As Hoff grew older, he was constantly able to adapt to the changing dynamics of the game and, unusually for one of his generation, was quick to embrace online poker, playing high-stakes in the mid-noughties under the moniker “DaWiz”. He was cheated in the UltimateBet scandal and received a large amount of compensation.
At the time he said: “It never occurred to me [I’d been cheated] and don’t think I’m that easy to cheat. Whoever took that money off, they were very good. When you know everyone’s hole cards, you have to be careful; you can’t even come close to playing it flat out. You have to make some bad calls and you have to be careful how you take the money out. I lost 140k in one downturn but never felt a thing.”
In 2008, Hoff contributed a chapter to Harrington on Cash Games: Volume II, but for the most part remained under the radar, at the Commerce, playing deepstack NLH cash. He suffered a stroke in 2010, but, after a short convalescence, was back at the tables laughing and joking, as was his wont.

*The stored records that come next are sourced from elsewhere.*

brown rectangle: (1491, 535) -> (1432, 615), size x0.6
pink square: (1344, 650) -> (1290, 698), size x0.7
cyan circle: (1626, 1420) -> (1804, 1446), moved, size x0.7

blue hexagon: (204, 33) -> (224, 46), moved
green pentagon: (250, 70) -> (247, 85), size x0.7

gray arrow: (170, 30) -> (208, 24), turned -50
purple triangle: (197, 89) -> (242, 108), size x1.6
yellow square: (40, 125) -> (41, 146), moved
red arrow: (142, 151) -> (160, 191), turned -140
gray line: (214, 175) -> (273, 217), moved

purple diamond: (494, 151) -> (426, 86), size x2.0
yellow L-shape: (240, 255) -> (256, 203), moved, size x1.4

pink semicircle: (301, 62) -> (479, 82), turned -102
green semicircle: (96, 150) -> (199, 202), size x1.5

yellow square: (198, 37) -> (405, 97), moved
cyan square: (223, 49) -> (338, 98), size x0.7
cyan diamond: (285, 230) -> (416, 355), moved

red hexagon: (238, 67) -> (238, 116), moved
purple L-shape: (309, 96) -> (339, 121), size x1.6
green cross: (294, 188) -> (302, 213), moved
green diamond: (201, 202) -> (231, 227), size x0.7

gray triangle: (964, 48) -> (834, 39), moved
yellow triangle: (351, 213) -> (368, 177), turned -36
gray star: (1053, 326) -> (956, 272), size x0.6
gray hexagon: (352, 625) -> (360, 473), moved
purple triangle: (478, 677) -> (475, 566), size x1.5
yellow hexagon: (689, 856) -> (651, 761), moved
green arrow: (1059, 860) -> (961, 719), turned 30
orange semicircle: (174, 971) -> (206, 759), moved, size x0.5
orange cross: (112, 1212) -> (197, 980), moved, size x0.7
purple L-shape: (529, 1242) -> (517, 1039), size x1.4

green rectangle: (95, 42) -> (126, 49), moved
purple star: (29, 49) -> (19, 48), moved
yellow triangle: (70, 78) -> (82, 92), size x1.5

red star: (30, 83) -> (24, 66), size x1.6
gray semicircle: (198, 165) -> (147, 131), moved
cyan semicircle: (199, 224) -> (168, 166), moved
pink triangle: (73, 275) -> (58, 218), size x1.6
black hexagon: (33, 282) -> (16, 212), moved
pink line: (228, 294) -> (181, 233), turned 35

Following the news of his death, tributes began flowing thick and fast. “So sad to hear about Bobby Hoff,” tweeted Erik Seidel. “He was a true NL artist + always such a pleasure to see at + away from the tables. #RIPwizard.”
Johnny Hughes remembers a “funny, courteous gentleman [who was] fun to be around.
“The early gamblers knew that being entertaining is part of our job,” he adds.
Bobby Hoff is survived by an extremely healthy bankroll.